Modiri Marumo

Personal information
- Date of birth: 6 July 1976 (age 49)
- Place of birth: Gaborone, Botswana
- Height: 1.82 m (5 ft 11+1⁄2 in)
- Position: Goalkeeper

Senior career*
- Years: Team / Apps / (Gls)
- 1996–2008: Botswana Defence Force
- 2008–2010: Haras El Hodood / 8 / (0)
- 2010–2012: Bay United
- 2012–2015: Polokwane City / 65 / (0)
- Total:  / 73 / (0)

International career
- 1997–2015: Botswana / 85 / (0)

= Modiri Marumo =

Motswana former footballer (born 1976)

Modiri Marumo (born 6 July 1976) is a Motswana former footballer who played as a goalkeeper.

==Club career==
Born in Gaborone, Marumo began his career with Botswana Defence Force.
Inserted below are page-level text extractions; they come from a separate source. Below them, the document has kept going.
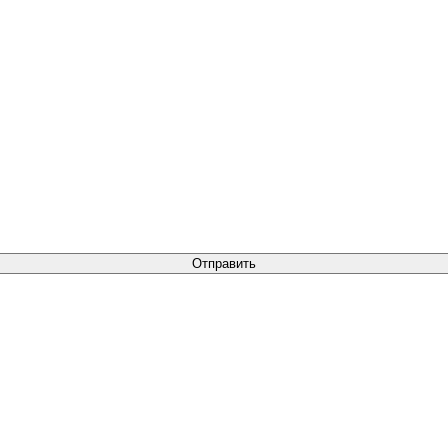
Отправить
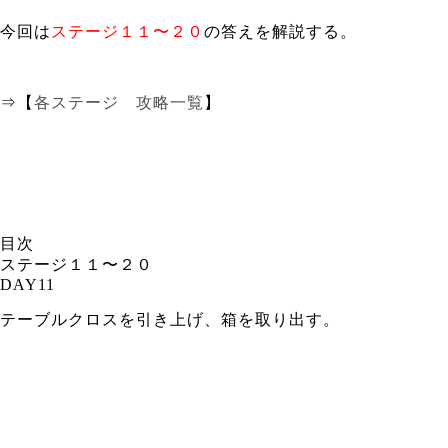
今回は
ステージ１１〜２０
の答えを解説する。
⇒【
各ステージ 攻略一覧
】
目次
ステージ１１〜２０
DAY11
テーブルクロスを引き上げ、箱を取り出す。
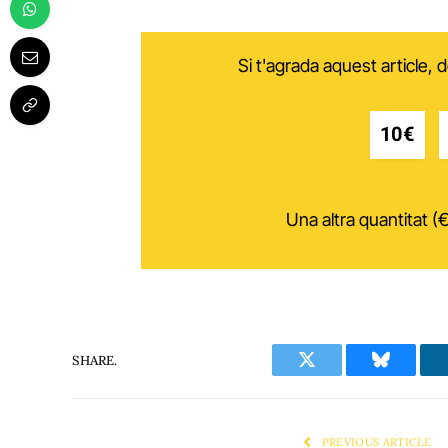
Si t'agrada aquest article,
10€
Una altra quantitat (€
SHARE.
Twitter
Bluesky
PREVIOUS ARTICLE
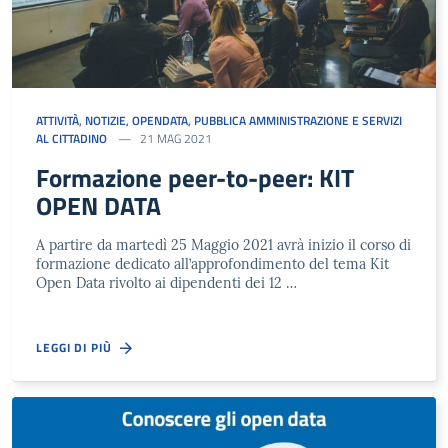
ATTIVITÀ
,
NOTIZIE
,
OPENDATA
,
PUBBLICA AMMINISTRAZIONE E SERVIZI
AL CITTADINO
21 MAG 2021
Formazione peer-to-peer: KIT
OPEN DATA
A partire da martedì 25 Maggio 2021 avrà inizio il corso di
formazione dedicato all’approfondimento del tema Kit
Open Data rivolto ai dipendenti dei 12 …
LEGGI DI PIÙ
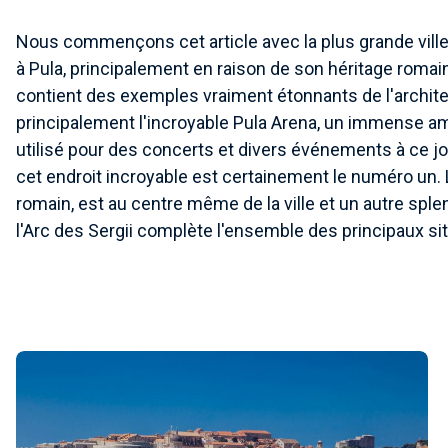
Nous commençons cet article avec la plus grande ville d
à Pula, principalement en raison de son héritage romain. 
contient des exemples vraiment étonnants de l'archit
principalement l'incroyable Pula Arena, un immense a
utilisé pour des concerts et divers événements à ce jour
cet endroit incroyable est certainement le numéro un.
romain, est au centre même de la ville et un autre sple
l'Arc des Sergii complète l'ensemble des principaux si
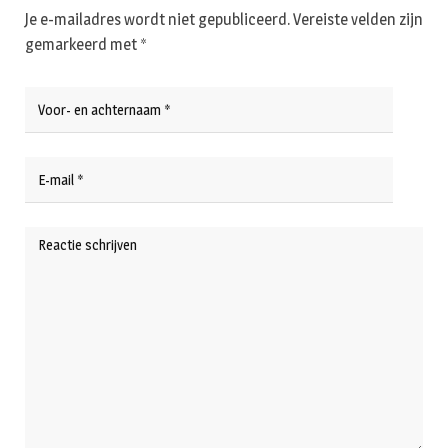
Je e-mailadres wordt niet gepubliceerd.
Vereiste velden zijn
gemarkeerd met
*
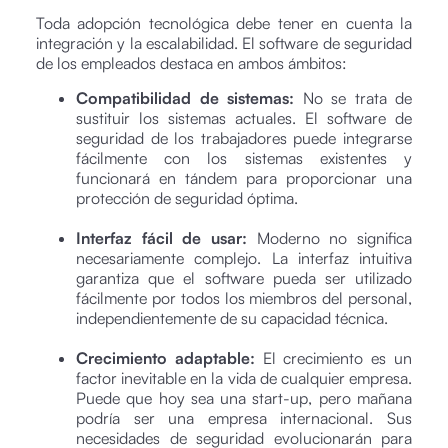
Toda adopción tecnológica debe tener en cuenta la
integración y la escalabilidad. El software de seguridad
de los empleados destaca en ambos ámbitos:
Compatibilidad de sistemas:
No se trata de
sustituir los sistemas actuales. El software de
seguridad de los trabajadores puede integrarse
fácilmente con los sistemas existentes y
funcionará en tándem para proporcionar una
protección de seguridad óptima.
Interfaz fácil de usar:
Moderno no significa
necesariamente complejo. La interfaz intuitiva
garantiza que el software pueda ser utilizado
fácilmente por todos los miembros del personal,
independientemente de su capacidad técnica.
Crecimiento adaptable:
El crecimiento es un
factor inevitable en la vida de cualquier empresa.
Puede que hoy sea una start-up, pero mañana
podría ser una empresa internacional. Sus
necesidades de seguridad evolucionarán para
He signed for Egyptian side Haras El Hodood in February 2008, becoming the first Botswanan player to play in Egypt's top division. He moved to South Africa in August 2010, signing with Bay United. He ended his career with Polokwane City, also in South Africa.

==International career==
Marumo earned 85 caps for the Botswana national team between 1997 and 2015. In January 2012 he was one of a number of national team players who went on strike over a bonus row, until the president called on the players to put the nation's interest first. He initially retired from the national team in February 2012, following the 2012 Africa Cup of Nations, but returned to the national team set up in July 2012. He is the only ever goalkeeper to have been sent off in the duration of a penalty shootout.